8 entry daha
  • "black swan'da darren aronofsky'i etkilemiş filmdir" klişesiyle başlayayım entriye. black swan'ı izleyip hastası olduğumdan epeydir izlemememe rağmen film hâlâ hatırımda. dolayısıyla aronofsky'nin filmiyle red shoes arasındaki benzerlikleri fark etmek mümkün. mesela benim en sevdiğim sahnelerden olan thomas'ın nina'yı daha iyi olması için zorladığı ve "attack it! attack it! attack it!" dediği o sekanstaki kamera kullanımından mest olmuştum. basit ama etkileyici. hayran kalmıştım darren'e. bu kamera kullanımını (kameranın 4 kez, hızlıca 360 derece döndürülmesi) burada görünce şaşırdım. sevgili darren aynen kopyalamış bu hareketi. ha black swan'da da çok şık durmuş, burada da. ama açıkçası hayal kırıklığı yaşamadım desem yalan olur. gerçi şimdi hatırladım da darren'in bir japon animesini de kopyaladığı söylenmişti. black swan ile red shoes arasındaki tek benzerlik kamera kullanımıyla bitmiyor. öyküde de benzerlik görmek mümkün. buradaki balerin de tıpkı nina gibi yaptığı işe ama daha çok kırmızı ayakkabılar oyununa tutkuyla yaklaşıyor. hatırlanacağı gibi nina da kuğu gölü'nün başrolü için didinip durmuştu. ama tabii black swan, red shoes'un aynısı değil. mesela black swan'daki psikolojik altmetin, gerilim vs burada yok. dolayısıyla benzerlikler kadar farklar da var.

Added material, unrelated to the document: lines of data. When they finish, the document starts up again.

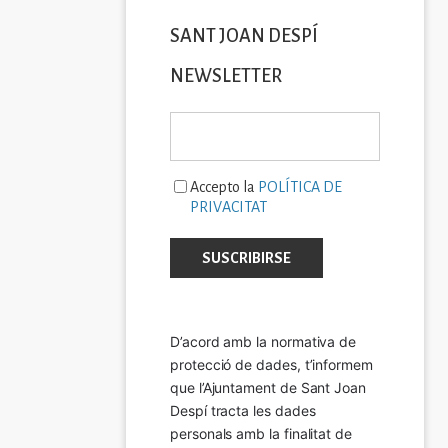
SANT JOAN DESPÍ
NEWSLETTER
Accepto la
POLÍTICA DE
PRIVACITAT
D’acord amb la normativa de 
protecció de dades, t’informem 
que l’Ajuntament de Sant Joan 
Despí tracta les dades 
personals amb la finalitat de 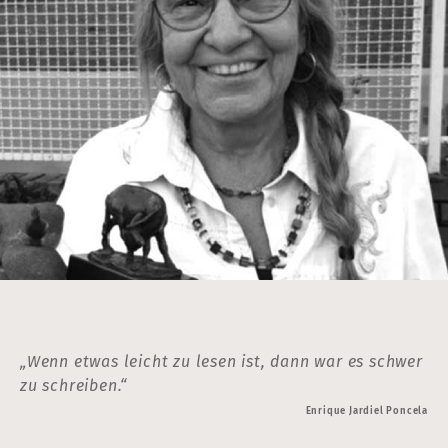
„Wenn etwas leicht zu lesen ist, dann war es schwer
zu schreiben.“
Enrique Jardiel Poncela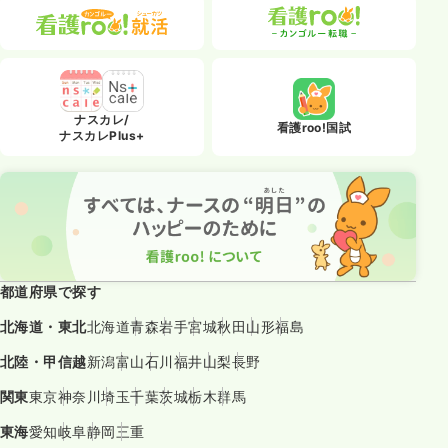
ナスカレ/
看護roo!国試
ナスカレPlus+
都道府県で探す
北海道・東北
北海道
青森
岩手
宮城
秋田
山形
福島
北陸・甲信越
新潟
富山
石川
福井
山梨
長野
関東
東京
神奈川
埼玉
千葉
茨城
栃木
群馬
東海
愛知
岐阜
静岡
三重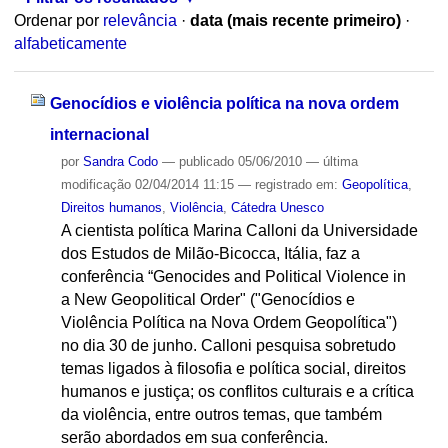
Ordenar por
relevância
·
data (mais recente primeiro)
·
alfabeticamente
Genocídios e violência política na nova ordem
internacional
por
Sandra Codo
—
publicado
05/06/2010
—
última
modificação
02/04/2014 11:15
— registrado em:
Geopolítica
,
Direitos humanos
,
Violência
,
Cátedra Unesco
A cientista política Marina Calloni da Universidade
dos Estudos de Milão-Bicocca, Itália, faz a
conferência “Genocides and Political Violence in
a New Geopolitical Order" ("Genocídios e
Violência Política na Nova Ordem Geopolítica")
no dia 30 de junho. Calloni pesquisa sobretudo
temas ligados à filosofia e política social, direitos
humanos e justiça; os conflitos culturais e a crítica
da violência, entre outros temas, que também
serão abordados em sua conferência.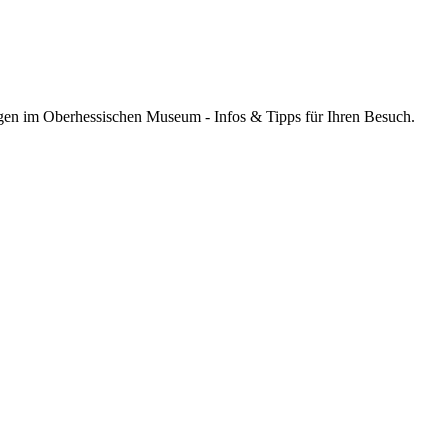
ngen im Oberhessischen Museum - Infos & Tipps für Ihren Besuch.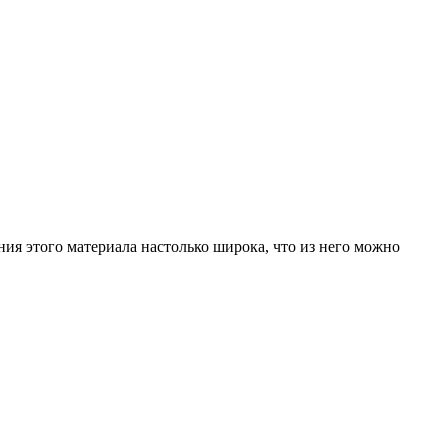
ия этого материала настолько широка, что из него можно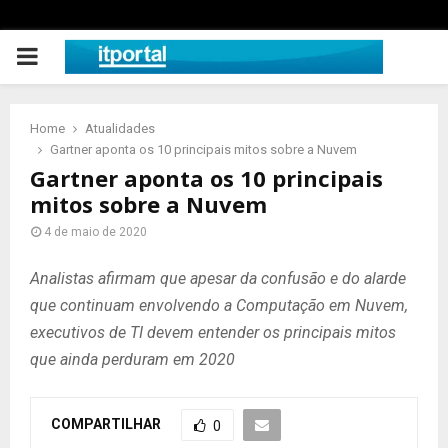
PRIMARY
MENU
Home
Atualidades
Gartner aponta os 10 principais mitos sobre a Nuvem
Gartner aponta os 10 principais
mitos sobre a Nuvem
4 de maio de 2020
Analistas afirmam que apesar da confusão e do alarde
que continuam envolvendo a Computação em Nuvem,
executivos de TI devem entender os principais mitos
que ainda perduram em 2020
COMPARTILHAR
0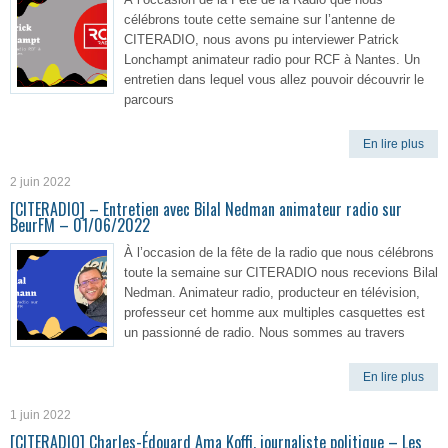
célébrons toute cette semaine sur l’antenne de
CITERADIO, nous avons pu interviewer Patrick
Lonchampt animateur radio pour RCF à Nantes. Un
entretien dans lequel vous allez pouvoir découvrir le
parcours
En lire plus
2 juin 2022
[CITERADIO] – Entretien avec Bilal Nedman animateur radio sur
BeurFM – 01/06/2022
À l’occasion de la fête de la radio que nous célébrons
toute la semaine sur CITERADIO nous recevions Bilal
Nedman. Animateur radio, producteur en télévision,
professeur cet homme aux multiples casquettes est
un passionné de radio. Nous sommes au travers
En lire plus
1 juin 2022
[CITERADIO] Charles-Édouard Ama Koffi, journaliste politique – Les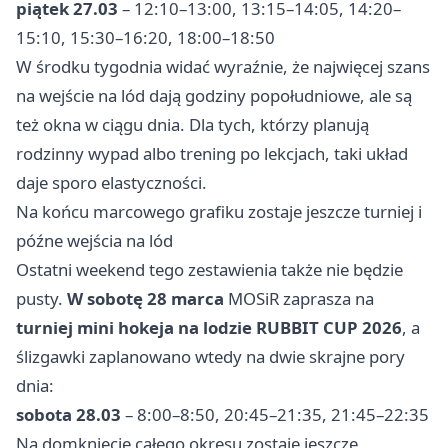
piątek 27.03
– 12:10–13:00, 13:15–14:05, 14:20–
15:10, 15:30–16:20, 18:00–18:50
W środku tygodnia widać wyraźnie, że najwięcej szans
na wejście na lód dają godziny popołudniowe, ale są
też okna w ciągu dnia. Dla tych, którzy planują
rodzinny wypad albo trening po lekcjach, taki układ
daje sporo elastyczności.
Na końcu marcowego grafiku zostaje jeszcze turniej i
późne wejścia na lód
Ostatni weekend tego zestawienia także nie będzie
pusty.
W sobotę 28 marca
MOSiR zaprasza na
turniej mini hokeja na lodzie RUBBIT CUP 2026
, a
ślizgawki zaplanowano wtedy na dwie skrajne pory
dnia:
sobota 28.03
– 8:00–8:50, 20:45–21:35, 21:45–22:35
Na domknięcie całego okresu zostaje jeszcze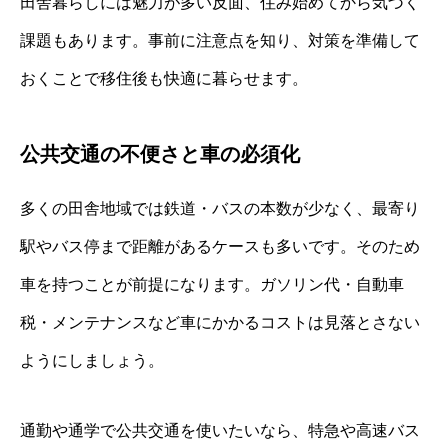
田舎暮らしには魅力が多い反面、住み始めてから気づく
課題もあります。事前に注意点を知り、対策を準備して
おくことで移住後も快適に暮らせます。
公共交通の不便さと車の必須化
多くの田舎地域では鉄道・バスの本数が少なく、最寄り
駅やバス停まで距離があるケースも多いです。そのため
車を持つことが前提になります。ガソリン代・自動車
税・メンテナンスなど車にかかるコストは見落とさない
ようにしましょう。
通勤や通学で公共交通を使いたいなら、特急や高速バス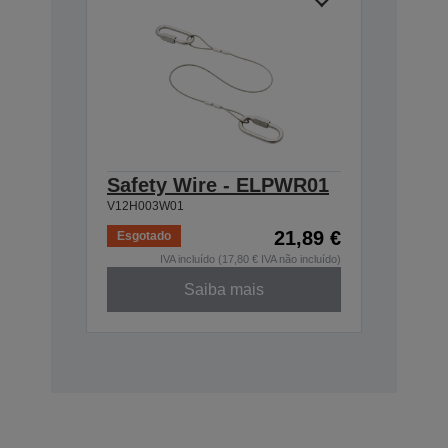
Safety Wire - ELPWR01
V12H003W01
21,89 €
Esgotado
IVA incluído (17,80 € IVA não incluído)
Saiba mais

    neyse sonuçta tek kelimeyle mükemmel bir film red shoes. renk kullanımı denildiği gibi dönemin çok ötesinde. keza bale sekansları da, bu sekanslardaki sanat yönetmenliği ve kamera kullanımı da şahaneydi doğrusu. 20 dakikaya yayılan ve andersen'in masalını özetleyiveren bale sekansını görüp de etkilenmemek zor. benzer duyguları black swan'ın finalindeki gösteride de yaşamıştım. üç yönetmen de baleyi sinemaya başarıyla taşımışlar. the red shoes her açıdan etkileyici bir film. black swan'ın doğmasını sağladığı için bile sevilebilir bence.